Me sentant à nouveau prise au piège, partagée entre accablement, rage et désespoir, je
maudissais mon sort. Fuir une fois de plus l’évidence n’aurait servi à rien. De retour en loge,
je bus quelques coupes de champagne, puis légèrement ivre, j’allai avec courage affronter
mon tourmenteur, lui-même tourmenté par sa passion, sa folie amoureuse destructrice… son
amour fantasque et impossible. Animée de toute la conviction dont je me sentais capable, je
lui dis avec détermination et sans équivoque qu’il serait dorénavant vain d’insister davantage,
que je ne l’aimais pas, que je ne l’avais jamais aimé et qu’il n’était dorénavant en aucun cas
question que nous puissions nous revoir. Bernard but la coupe jusqu’à la lie. Mais le chantage
au suicide, en fin de discussion, reprit de plus belle. Dépositaire de ces menaces qu’il réitéra
de multiples fois avant de disparaître, j’étouffais ; une angoisse incontrôlable m’envahissait
car je me sentais décidément maudite, n’ayant plus aucune prise sur cette funeste histoire et
son devenir. Peu de temps après cette dernière confrontation, j’appris qu’un scandale avait
éclaté à Genève. Toutes les manchettes des quotidiens régionaux annonçaient : « Un grand
chef, nouvelle étoile montante de la cuisine, se suicide pour une cover-girl. » Dans son
désespoir amoureux, au gré d’une mise en scène machiavélique - peut-être pour me punir -
qui ne ménageait personne, Bernard avait signifié son chagrin à la terre entière. Après avoir
recouvert le sol et les tables d’innombrables photos qu’il avait prises de moi, il s’était pendu à
une poutre de son restaurant. J’appris par son maître d'hôtel qu’il avait laissé pour moi un
paquet contenant notamment une lettre, que je ne récupérerais jamais : la famille l’avait-elle
gardée ?
Après les funérailles de Bernard, je reçus de son frère, dont je n’avais jamais entendu parler,
plusieurs appels téléphoniques me menaçant de mort, m’accusant d’être la seule responsable
de ce décès et m’annonçant qu’il allait me faire la peau. Sa famille alla même jusqu'à me
réclamer pêle-mêle un appareil photo, divers objets, de l’or, autant de biens que j’aurais soi-
disant reçus, et dont je n’avais jamais vu la couleur…

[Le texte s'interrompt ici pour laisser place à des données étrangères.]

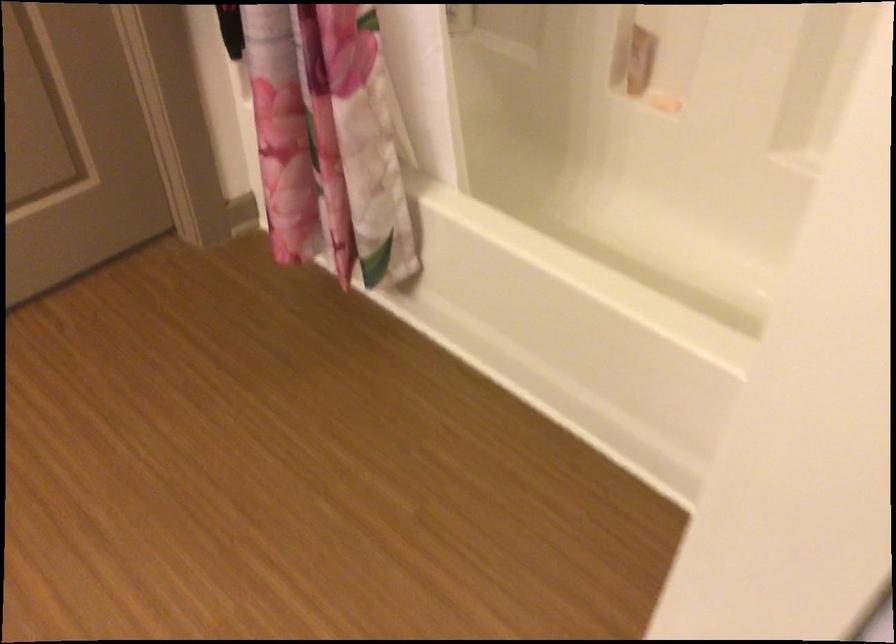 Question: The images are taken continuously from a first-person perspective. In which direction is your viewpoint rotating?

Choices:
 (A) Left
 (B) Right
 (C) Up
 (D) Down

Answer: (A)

Cet épisode effroyable m’anéantit. L’aspect spectaculaire de cette mise en scène, qui me
désignait à la vindicte populaire, m’écœurait. J’aurais donné tout ce que je possédais pour
revenir en arrière et rejouer le film des événements d’une manière différente. Après tout,
c’était moi qui avais abordé l’inconnu ! S’il s’était limité à me regarder, ou si je l’avais
renvoyé, les choses n’en seraient sans doute pas arrivées là. Ce drame réactivait toute la
chaîne de ceux qui avaient précédé. Je détenais maintenant la preuve que j’étais née sous une
mauvaise étoile, et qu’avec une perversité propre à me conduire à la folie, le sort s’acharnerait
sur moi jusqu’à la fin. Je plongeai dans une dépression abyssale, nourrie de culpabilité et
d’images abominables.
Sans doute ébranlé par cette situation qui dépassait tout le monde, Fabien se montra très
présent : sans être pesant, il redoublait d’attentions et de délicatesse. Ce natif du signe du
taureau me comprenait et me comblait, avec imagination et doigté. Chaque matin, sur le
plateau du petit déjeuner qu’il m’apportait au lit, était déposée une rose rouge sombre qui
dégageait un merveilleux parfum.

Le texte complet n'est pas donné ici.